Erster schriftlicher Eintrag 1153 (≈ 1153)
Karikatur der Abtei von Ayany
XIIe siècle
Bau der Bucht
Bau der Bucht XIIe siècle (≈ 1250)
Romanische Stil, Krippe voller Kleiderbügel
XVe siècle
Rekonstruktion des Chores und der Fassade
Rekonstruktion des Chores und der Fassade XVe siècle (≈ 1550)
Zusatz von Sicherheiten und Glockenturm
1669
Bau der Sakristei
Bau der Sakristei 1669 (≈ 1669)
Datum graviert an der Tür
1823
Hinzufügen von Oculus
Hinzufügen von Oculus 1823 (≈ 1823)
Modifizierte Fassade und Sicherheit
1844
Erweiterung der südlichen Sicherheiten
Erweiterung der südlichen Sicherheiten 1844 (≈ 1844)
3. Spannweite hinzugefügt von Buhet
1978
Historisches Denkmal
Historisches Denkmal 1978 (≈ 1978)
Registrierung durch Ministerverordnung
1990-1991
Restaurierung von lackierten Dekorationen
Restaurierung von lackierten Dekorationen 1990-1991 (≈ 1991)
Werke von Claude Prieur
Aujourd'hui
Aujourd'hui
Aujourd'hui Aujourd'hui (≈ 2025)
Position de référence.
Kulturgüter
Kirche (Kad. AB 7): Registrierung nach Bestellung vom 4. August 1978
Kennzahlen
Louis Ennemond Buhet - Architekt
Erbaut die 3. Spanne 1844
Léonard Simonet - Entrepreneur
Beitrag von Buhet in 1844
Claude Prieur - Farbwiedergaber
Restaurierung der Dekore 1990-1991
Ursprung und Geschichte
Die Kirche Merle-Leignec, die seit 1153 im Karikular der Abtei von Ainay erwähnt wurde, wurde zunächst unter dem Namen Notre-Dame platziert, bevor sie nach dem 18. Jahrhundert Saint-Ennemond gewidmet wurde. Sein im 12. Jahrhundert erbautes Schiff ist mit einer Wiege voller Hänger bedeckt, während der Chor und die mit Sprengköpfen gekämpften Sicherheiten aus dem 15. Jahrhundert stammen. Die Westfassade und der Glockenturm, gleichzeitig wieder aufgebaut, ersetzen eine alte Glockenturmwand über dem triumphalen Bogen.

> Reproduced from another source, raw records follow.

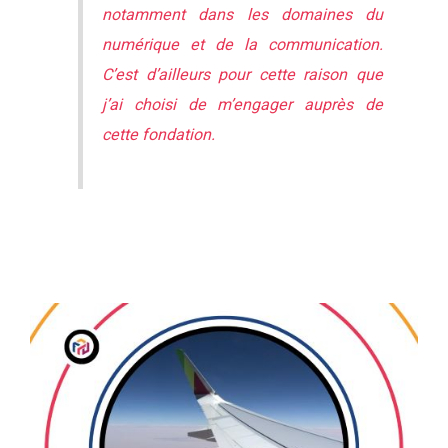
notamment dans les domaines du
numérique et de la communication.
C’est d’ailleurs pour cette raison que
j’ai choisi de m’engager auprès de
cette fondation.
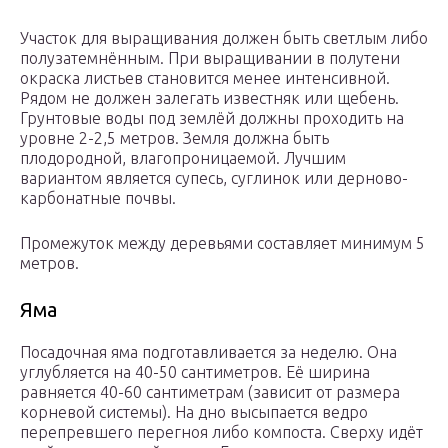
Участок для выращивания должен быть светлым либо
полузатемнённым. При выращивании в полутени
окраска листьев становится менее интенсивной.
Рядом не должен залегать известняк или щебень.
Грунтовые воды под землёй должны проходить на
уровне 2-2,5 метров. Земля должна быть
плодородной, влагопроницаемой. Лучшим
вариантом является супесь, суглинок или дерново-
карбонатные почвы.
Промежуток между деревьями составляет минимум 5
метров.
Яма
Посадочная яма подготавливается за неделю. Она
углубляется на 40-50 сантиметров. Её ширина
равняется 40-60 сантиметрам (зависит от размера
корневой системы). На дно высыпается ведро
перепревшего перегноя либо компоста. Сверху идёт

Im 17. Jahrhundert wurde die Sakristei 1669 hinzugefügt, wie durch das Datum, das über seiner Tür graviert wurde, belegt wurde. Der Oculus der Fassade und Sicherheiten, wahrscheinlich aus dem Jahr 1823, sowie der 3. südlichen Spanne, gebaut 1844 von Architekten Louis Ennemond Buhet und Unternehmer Léonard Simonet, illustrieren die nachfolgenden Transformationen. Die lackierten Dekorationen aus dem 13., 16., 18. und 19. Jahrhundert wurden 1990-1991 restauriert und enthüllten ihren historischen Reichtum.
Die Kirche, einmal umgeben von einem Friedhof, der 1874 zerstört wurde, bewahrt Reste einer fehlenden Kapelle, wieder in den Nebengebäuden des Presbyteriums verwendet. Im Jahre 1978 wurde ein historisches Denkmal gewürdigt, es gehört nun zur Gemeinde und bezeugt die architektonische und religiöse Entwicklung der Region, vom Mittelalter bis zur modernen Zeit.